Keith Devlin has written another good article on multiplication
called "What Exactly Is Multiplication?"

In this article, Devlin discusses multiplication from a conceptual
viewpoint: Multiplication is scaling. Actually, multiplication
as scaling and rotating is a better image to use since it extends
to complex number multiplication. The multiplication z_1*z_2
scales the vector z_2 by a factor of |z_1| and rotates it
by arg(z_1).

He also discusses multiplication as an abstract operation in
which we do not define what multiplication exactly is other
than that it is a ring operation with certain properties.

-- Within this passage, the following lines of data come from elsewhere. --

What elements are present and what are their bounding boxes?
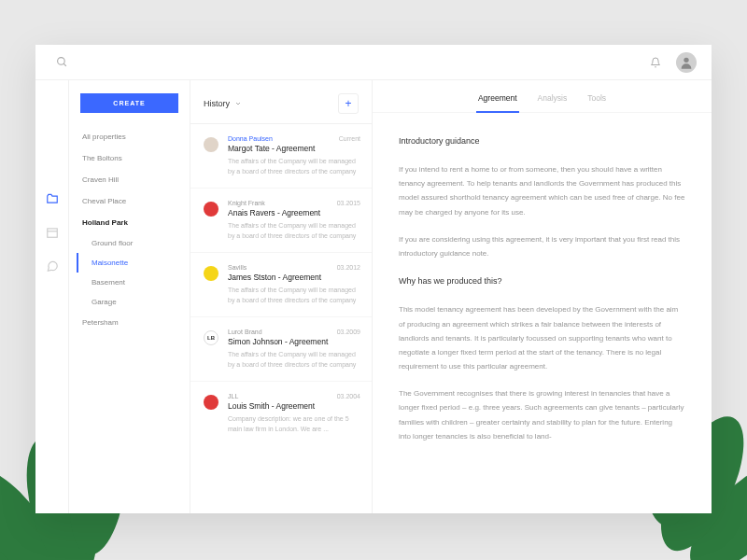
history-item[interactable]: Savills03.2012James Stston - AgreementTh…	[190, 252, 372, 316]
svg-point-9	[684, 57, 688, 62]
content-paragraph: The Government recognises that there is …	[399, 386, 685, 443]
history-description: The affairs of the Company will be manag…	[228, 221, 360, 241]
icon-rail	[35, 80, 69, 513]
history-title-text: History	[204, 99, 230, 108]
history-logo	[204, 266, 218, 281]
notification-icon[interactable]	[644, 51, 667, 74]
sidebar-item[interactable]: Cheval Place	[69, 190, 190, 212]
app-window: CREATE All propertiesThe BoltonsCraven H…	[35, 45, 712, 513]
tab[interactable]: Tools	[587, 93, 606, 112]
history-description: The affairs of the Company will be manag…	[228, 350, 360, 370]
history-logo: LB	[204, 330, 218, 345]
history-column: History + Donna PaulsenCurrentMargot Tat…	[190, 80, 373, 513]
content-body: Introductory guidance If you intend to r…	[373, 113, 712, 513]
history-company: Knight Frank	[228, 200, 265, 206]
history-title: Margot Tate - Agreement	[228, 144, 360, 153]
rail-folder-icon[interactable]	[46, 192, 59, 209]
sidebar-item[interactable]: The Boltons	[69, 147, 190, 169]
sidebar-item[interactable]: Holland Park	[69, 212, 190, 233]
history-date: Current	[339, 135, 360, 142]
history-description: The affairs of the Company will be manag…	[228, 286, 360, 305]
sidebar: CREATE All propertiesThe BoltonsCraven H…	[69, 80, 190, 513]
tab[interactable]: Agreement	[478, 93, 517, 112]
history-date: 03.2015	[337, 200, 360, 206]
svg-line-8	[63, 63, 66, 66]
history-list: Donna PaulsenCurrentMargot Tate - Agreem…	[190, 123, 372, 513]
history-item[interactable]: Donna PaulsenCurrentMargot Tate - Agreem…	[190, 123, 372, 188]
content-heading: Introductory guidance	[399, 133, 685, 149]
history-item[interactable]: LBLurot Brand03.2009Simon Johnson - Agre…	[190, 316, 372, 381]
topbar	[35, 45, 712, 80]
sidebar-item[interactable]: Craven Hill	[69, 169, 190, 190]
history-dropdown[interactable]: History	[204, 99, 242, 108]
content-paragraph: This model tenancy agreement has been de…	[399, 302, 685, 373]
history-company: Lurot Brand	[228, 329, 262, 335]
search-icon[interactable]	[50, 51, 73, 74]
tabs: AgreementAnalysisTools	[373, 80, 712, 113]
history-company: Savills	[228, 264, 247, 271]
rail-chat-icon[interactable]	[46, 259, 59, 276]
history-date: 03.2012	[337, 264, 360, 271]
rail-calendar-icon[interactable]	[46, 226, 59, 243]
history-logo	[204, 137, 218, 152]
sidebar-item[interactable]: Petersham	[69, 312, 190, 333]
user-avatar[interactable]	[676, 52, 697, 73]
history-description: Company description: we are one of the 5…	[228, 414, 360, 434]
history-title: Simon Johnson - Agreement	[228, 337, 360, 346]
sidebar-subitem[interactable]: Basement	[78, 273, 190, 292]
svg-rect-10	[47, 229, 57, 237]
history-logo	[204, 395, 218, 410]
main-content: AgreementAnalysisTools Introductory guid…	[373, 80, 712, 513]
history-title: Anais Ravers - Agreement	[228, 208, 360, 217]
create-button[interactable]: CREATE	[80, 93, 178, 113]
content-paragraph: If you intend to rent a home to or from …	[399, 162, 685, 219]
sidebar-subitem[interactable]: Garage	[78, 292, 190, 312]
sidebar-subitem[interactable]: Ground floor	[78, 233, 190, 253]
history-item[interactable]: JLL03.2004Louis Smith - AgreementCompany…	[190, 381, 372, 445]
history-company: JLL	[228, 393, 238, 399]
content-paragraph: If you are considering using this agreem…	[399, 232, 685, 260]
history-description: The affairs of the Company will be manag…	[228, 157, 360, 176]
sidebar-subitem[interactable]: Maisonette	[77, 253, 190, 273]
svg-point-7	[57, 58, 64, 65]
history-item[interactable]: Knight Frank03.2015Anais Ravers - Agreem…	[190, 188, 372, 252]
tab[interactable]: Analysis	[538, 93, 568, 112]
history-title: Louis Smith - Agreement	[228, 401, 360, 411]
history-date: 03.2009	[337, 329, 360, 335]
chevron-down-icon	[234, 100, 242, 107]
add-button[interactable]: +	[338, 93, 359, 114]
sidebar-item[interactable]: All properties	[69, 126, 190, 147]
history-date: 03.2004	[337, 393, 360, 399]
history-company: Donna Paulsen	[228, 135, 273, 142]
content-heading: Why has we produced this?	[399, 273, 685, 289]
history-logo	[204, 202, 218, 217]
history-title: James Stston - Agreement	[228, 273, 360, 282]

He also mentions in his article that mathematicians rarely think
about what multiplication is since these kinds of questions
do not arise in their work and hence the reason why he has not
addressed to his readers much about what multiplication is in
concrete terms. He does mention that multiplication as a cognitive
process or as a concrete operation is very complex and cites a
414-page book by Harel and Confrey devoted solely to the
complexities of multiplicative reasoning and the development
of multiplicative reasoning in students.

I wholeheartedly agree with his comments that the abstract
mathematical concept of multiplication avoids many of these
numerous complexities associated with multiplication as a
concrete operation; I doubt that I could write 400+ pages
devoted to just multiplication. Perhaps that explains why
so many students and even teachers struggle to understand what
multiplication is in terms of concrete meanings. As Keith
Devlin nicely puts it,

"That is the whole point of abstraction. Though many non-mathematicians
retreat from the mathematicians' level of abstraction, it actually
makes things very simple. Mathematics is the ultimate simplifier."

Of course, the catch is that students need time to reach
this level of abstract reasoning and to learn to appreciate it.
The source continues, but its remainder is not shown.